Peter levantó la mano para tocarla, pero los dedos se le crisparon y resistió el fuerte impulso. Los ojos de Paula le decían que podía seducirla, pero él no soportaría la aflicción de dejarla marchar de nuevo, de oírle decir de nuevo que planeaba abandonarlo. Aunque la deseaba con toda su alma, su traición todavía le dolía demasiado.
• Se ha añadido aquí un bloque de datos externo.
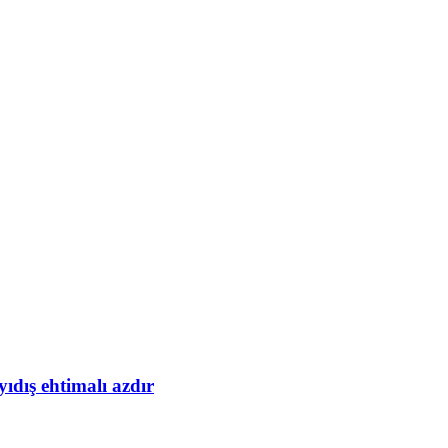
yıdış ehtimalı azdır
Le dio la espalda, se acercó a la ventana y se llevó las manos a la cara. Se le ocurrió que las visiones de Paula eran una espada de doble filo. Por un lado, lo habían ayudado a seguir el rastro de Gaspard, quien a su vez, con un poco de suerte, lo conduciría hasta Federico. Pero por el otro, las premoniciones de Paula le habían arrebatado su matrimonio, su esposa, la esperanza en un futuro feliz. La posibilidad de tener hijos. No le habían dejado más que rabia, dolor, resentimiento y una pena tan profunda que no sabía si algún día se recuperaría.

La oyó cruzar la habitación y se volvió. Se quedó petrificado al ver que ella se encontraba a un palmo de él. Paula se sobresaltó también al tomar conciencia de su súbita cercanía. Peter no tenía más que alargar la mano para tocarla... dar un paso al frente para estrecharla entre sus brazos. El cerebro le ordenó que se alejara, pero sus pies permanecieron inmóviles, como si alguien le hubiese clavado los zapatos al suelo.

Peter veía con claridad su hermoso rostro, las pestañas negras como el carbón que le rodeaban los bellos ojos... ojos que no quería mirar, pues ya lo habían engañado demasiadas veces. Bajó la mirada hacia su boca y de inmediato le vino a la memoria la sensación de sus suaves labios contra los suyos, entreabiertos para recibir su lengua. Se sintió lleno de deseo y apretó los puños, obligándolos a quedarse quietos a sus costados. Maldición, tenía que salir de esa habitación.